Online Learning Puts the "Active" into Learning

The COVID-19 crisis of 2020 was followed shortly by the Zoom infestation, as educational institutions and corporations scrambled to find new ways to keep students engaged and to train employees. 

Unfortunately, simply putting a face-to-face or PowerPoint lecture online does little to make it more effective and, in many cases, may even have the opposite effect. On the other hand, curtailing in-person sessions presents an opportunity to use interactive techniques proven to lengthen attention spans, deepen understanding and increase retention.

“The very nature of an interactive learning environment implies an increased cognitive load on the learner due to the number of activities required and decisions needed,” said Matthew Jorgensen, Director of eLearning at Saint Stephen’s College, Gold Coast, Australia, in a recent blog posting.

He cited these effects, among others, of well-designed interactive instruction:

  • A greater percentage of students accessed the online content when it was interactive.
  • Adding interactivity increases effectiveness, expands the attention span of learners.
  • Students also spent a longer duration of time engaging with the online content when it was interactive.
  • When learners have control over their learning, they are more involved and participate in the learning process which is critical in maximizing engagement.

Quizzes matter

To be truly effective, interactivity needs to be extended to testing as well as instruction, Harvard researchers have found. 

The researchers found that interspersing short quizzes into an online learning course can dramatically increase student retention of material. The findings were published in the Proceedings of the National Academy of Sciences.
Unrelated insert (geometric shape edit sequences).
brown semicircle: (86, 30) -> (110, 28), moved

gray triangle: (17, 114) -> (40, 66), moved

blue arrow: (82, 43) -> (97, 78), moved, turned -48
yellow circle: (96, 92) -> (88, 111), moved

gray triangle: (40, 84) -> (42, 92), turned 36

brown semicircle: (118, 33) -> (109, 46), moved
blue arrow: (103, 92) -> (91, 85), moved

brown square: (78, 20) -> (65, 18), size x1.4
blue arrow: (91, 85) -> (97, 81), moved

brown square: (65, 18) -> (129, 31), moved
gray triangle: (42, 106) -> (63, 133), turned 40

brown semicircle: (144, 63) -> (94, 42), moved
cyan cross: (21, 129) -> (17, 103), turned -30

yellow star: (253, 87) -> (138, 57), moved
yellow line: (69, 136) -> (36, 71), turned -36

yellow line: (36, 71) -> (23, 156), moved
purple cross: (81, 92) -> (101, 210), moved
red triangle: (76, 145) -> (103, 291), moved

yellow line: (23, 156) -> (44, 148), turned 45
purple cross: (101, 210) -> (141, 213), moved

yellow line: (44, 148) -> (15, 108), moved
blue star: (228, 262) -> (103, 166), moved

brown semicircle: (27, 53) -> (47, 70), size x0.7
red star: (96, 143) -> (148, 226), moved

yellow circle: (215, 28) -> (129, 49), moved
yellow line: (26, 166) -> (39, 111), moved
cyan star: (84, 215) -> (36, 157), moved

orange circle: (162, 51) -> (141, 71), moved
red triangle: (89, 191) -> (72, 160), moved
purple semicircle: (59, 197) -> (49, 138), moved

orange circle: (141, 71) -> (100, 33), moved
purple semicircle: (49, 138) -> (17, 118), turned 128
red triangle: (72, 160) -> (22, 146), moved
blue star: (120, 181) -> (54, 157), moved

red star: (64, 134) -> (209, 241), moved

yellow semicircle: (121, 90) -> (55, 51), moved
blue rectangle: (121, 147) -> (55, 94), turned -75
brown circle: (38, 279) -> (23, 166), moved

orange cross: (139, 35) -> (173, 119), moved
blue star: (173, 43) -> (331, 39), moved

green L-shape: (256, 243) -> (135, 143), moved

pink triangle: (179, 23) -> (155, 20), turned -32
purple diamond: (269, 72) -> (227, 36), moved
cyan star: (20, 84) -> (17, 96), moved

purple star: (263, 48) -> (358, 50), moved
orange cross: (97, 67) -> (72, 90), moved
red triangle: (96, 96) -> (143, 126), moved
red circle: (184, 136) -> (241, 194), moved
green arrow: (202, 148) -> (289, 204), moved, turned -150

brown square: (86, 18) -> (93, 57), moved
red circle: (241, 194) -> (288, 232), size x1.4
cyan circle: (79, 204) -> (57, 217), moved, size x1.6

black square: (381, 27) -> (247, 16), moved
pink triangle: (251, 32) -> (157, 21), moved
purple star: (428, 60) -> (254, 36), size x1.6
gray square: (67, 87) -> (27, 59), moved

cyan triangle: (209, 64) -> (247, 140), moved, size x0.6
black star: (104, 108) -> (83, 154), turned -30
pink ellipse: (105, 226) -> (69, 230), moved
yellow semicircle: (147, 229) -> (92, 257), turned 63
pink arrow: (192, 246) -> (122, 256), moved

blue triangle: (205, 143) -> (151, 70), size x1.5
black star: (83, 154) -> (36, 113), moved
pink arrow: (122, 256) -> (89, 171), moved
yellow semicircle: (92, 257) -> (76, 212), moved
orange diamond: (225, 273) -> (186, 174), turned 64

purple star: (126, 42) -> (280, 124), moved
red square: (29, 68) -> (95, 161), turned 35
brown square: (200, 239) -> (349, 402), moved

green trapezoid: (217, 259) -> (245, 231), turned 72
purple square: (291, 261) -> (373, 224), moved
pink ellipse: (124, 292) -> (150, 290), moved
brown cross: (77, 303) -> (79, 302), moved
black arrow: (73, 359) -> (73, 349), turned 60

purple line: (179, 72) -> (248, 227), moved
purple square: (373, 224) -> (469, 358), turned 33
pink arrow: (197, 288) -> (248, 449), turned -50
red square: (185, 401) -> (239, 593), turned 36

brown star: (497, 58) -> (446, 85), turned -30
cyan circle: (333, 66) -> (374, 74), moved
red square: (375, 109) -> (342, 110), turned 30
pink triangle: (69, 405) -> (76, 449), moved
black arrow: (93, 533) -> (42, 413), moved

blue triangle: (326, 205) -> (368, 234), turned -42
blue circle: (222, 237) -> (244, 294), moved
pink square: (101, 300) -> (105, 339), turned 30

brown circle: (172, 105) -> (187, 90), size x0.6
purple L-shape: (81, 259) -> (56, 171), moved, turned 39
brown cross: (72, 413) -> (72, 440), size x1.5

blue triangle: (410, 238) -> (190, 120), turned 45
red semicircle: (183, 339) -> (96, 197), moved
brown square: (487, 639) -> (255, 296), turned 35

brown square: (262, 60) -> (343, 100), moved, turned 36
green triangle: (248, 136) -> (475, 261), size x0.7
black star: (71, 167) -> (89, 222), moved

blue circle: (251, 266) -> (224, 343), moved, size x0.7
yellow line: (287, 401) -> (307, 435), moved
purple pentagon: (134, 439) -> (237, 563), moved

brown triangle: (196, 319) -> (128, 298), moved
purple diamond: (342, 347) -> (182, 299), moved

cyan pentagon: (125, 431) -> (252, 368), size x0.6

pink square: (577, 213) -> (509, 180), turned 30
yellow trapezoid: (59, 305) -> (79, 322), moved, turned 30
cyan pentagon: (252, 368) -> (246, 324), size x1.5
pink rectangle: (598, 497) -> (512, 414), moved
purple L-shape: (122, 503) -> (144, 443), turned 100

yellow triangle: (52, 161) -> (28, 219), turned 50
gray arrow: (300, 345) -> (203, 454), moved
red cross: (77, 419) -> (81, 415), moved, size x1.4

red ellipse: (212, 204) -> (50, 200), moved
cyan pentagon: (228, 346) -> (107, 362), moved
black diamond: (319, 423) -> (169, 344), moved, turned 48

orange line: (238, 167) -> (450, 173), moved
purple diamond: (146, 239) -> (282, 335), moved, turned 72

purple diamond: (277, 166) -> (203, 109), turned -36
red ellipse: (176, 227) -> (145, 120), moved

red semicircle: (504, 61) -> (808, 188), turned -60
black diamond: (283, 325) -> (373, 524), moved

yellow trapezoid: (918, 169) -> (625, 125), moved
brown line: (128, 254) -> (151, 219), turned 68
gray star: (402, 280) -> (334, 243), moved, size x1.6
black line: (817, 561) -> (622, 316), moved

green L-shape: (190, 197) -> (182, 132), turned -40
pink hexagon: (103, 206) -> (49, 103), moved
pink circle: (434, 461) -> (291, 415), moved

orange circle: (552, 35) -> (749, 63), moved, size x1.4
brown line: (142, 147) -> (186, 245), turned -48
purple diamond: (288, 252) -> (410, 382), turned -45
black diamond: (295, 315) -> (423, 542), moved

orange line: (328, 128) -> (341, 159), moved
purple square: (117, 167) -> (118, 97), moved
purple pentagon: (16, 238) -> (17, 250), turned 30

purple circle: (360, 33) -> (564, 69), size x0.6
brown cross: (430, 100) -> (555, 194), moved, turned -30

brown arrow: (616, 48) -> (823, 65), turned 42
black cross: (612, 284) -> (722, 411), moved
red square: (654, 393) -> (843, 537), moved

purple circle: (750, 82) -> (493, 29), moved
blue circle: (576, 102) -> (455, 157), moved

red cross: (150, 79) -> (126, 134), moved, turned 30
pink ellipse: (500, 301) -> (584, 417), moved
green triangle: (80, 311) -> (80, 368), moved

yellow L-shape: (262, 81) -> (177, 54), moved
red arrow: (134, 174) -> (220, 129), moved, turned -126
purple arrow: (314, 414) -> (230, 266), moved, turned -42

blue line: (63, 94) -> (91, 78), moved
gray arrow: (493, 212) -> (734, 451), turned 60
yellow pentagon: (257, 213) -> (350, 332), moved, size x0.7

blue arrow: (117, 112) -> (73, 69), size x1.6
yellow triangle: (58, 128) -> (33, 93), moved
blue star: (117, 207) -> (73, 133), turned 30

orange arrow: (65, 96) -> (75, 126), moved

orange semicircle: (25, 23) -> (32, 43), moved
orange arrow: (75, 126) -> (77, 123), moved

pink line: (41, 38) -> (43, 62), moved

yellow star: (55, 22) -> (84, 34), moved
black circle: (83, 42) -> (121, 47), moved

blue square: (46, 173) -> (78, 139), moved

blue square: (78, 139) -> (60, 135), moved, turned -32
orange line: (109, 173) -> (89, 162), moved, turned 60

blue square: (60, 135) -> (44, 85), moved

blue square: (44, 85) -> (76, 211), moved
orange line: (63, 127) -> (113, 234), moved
In a series of two studies, Daniel Schacter, the William R. Kenan Jr. Professor of Psychology, and Karl Szpunar, a postdoctoral fellow in psychology, split a twenty-minute lecture into four five-minute segments. Some research subjects were presented with math problems after each segment while others were not. In the end, all subjects were tested on the material of the lecture.

The subjects who were quizzed in between segments scored higher than all other groups, even outperforming the group that was allowed to review the material from the lecture.

Schacter said the study demonstrated the benefit of frequent short quizzes, without which online courses can become little more than “jazzed-up PowerPoints.”

“It’s not sufficient for a lecture to be short or to break up a lecture as we did in these experiments,” Schacter said. “You need to have the testing.”

In a  recent posting, the SurveyAnyplace blog gave some pointers for effective use of quizzes, including:

  • Give immediate feedback on incorrect answers: It’s not enough to tell learners they’ve answered wrong or right. Make sure you provide corrective, in-depth feedback; studies say this helps improve retention massively.
  • Quizzes help learners to stay focused and keep moving forward. 
  • Challenge learner perceptions by asking a question that they’re likely to get wrong. That way, you grab their attention.
  • Frequent no- or low-stakes quizzes help cement long-term learning. They require the learner to bring previously acquired information to mind. By retrieving information, learners organize it and create cues and connections.

It’s not passive

There’s more to it, of course, but these points summarize the benefits of active learning, which might be simply defined as anything that is not passive reading, viewing or listening. 

“Active learning refers to the robust research finding that learning is more durable and lasting when students are cognitively engaged in the learning process,” said Jay Lynch, PhD, Course Design, Development, and Academic Research, Pearson, in a 2016 article in Higher Education. “Long-term retention, understanding, and transfer is result of mental work on the part of learners who are engaged in active sense-making and knowledge construction.”

At the Consumer Education Council, we are working to apply the latest research to our interactive learning projects. We work to maintain an informal style with interactive tools and frequent quizzes to keep learners interested and to boost their retention.